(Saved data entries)
::::
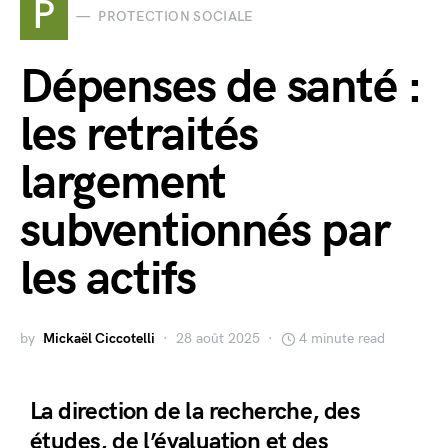
P
PROTECTION SOCIALE
Dépenses de santé :
les retraités
largement
subventionnés par
les actifs
by
Mickaël Ciccotelli
28 août 2025
4 minute read
La direction de la recherche, des
études, de l’évaluation et des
::::
### WHAT NEEDS TO BE DONE
Only the stretch of lines that begins with the one holding "Mickaël Ciccotelli" and ends with the last line above belongs in the answer; please write it out exactly.

### RESPONSE TO THIS EXERCISE
Mickaël Ciccotelli
28 août 2025
4 minute read
La direction de la recherche, des
études, de l’évaluation et des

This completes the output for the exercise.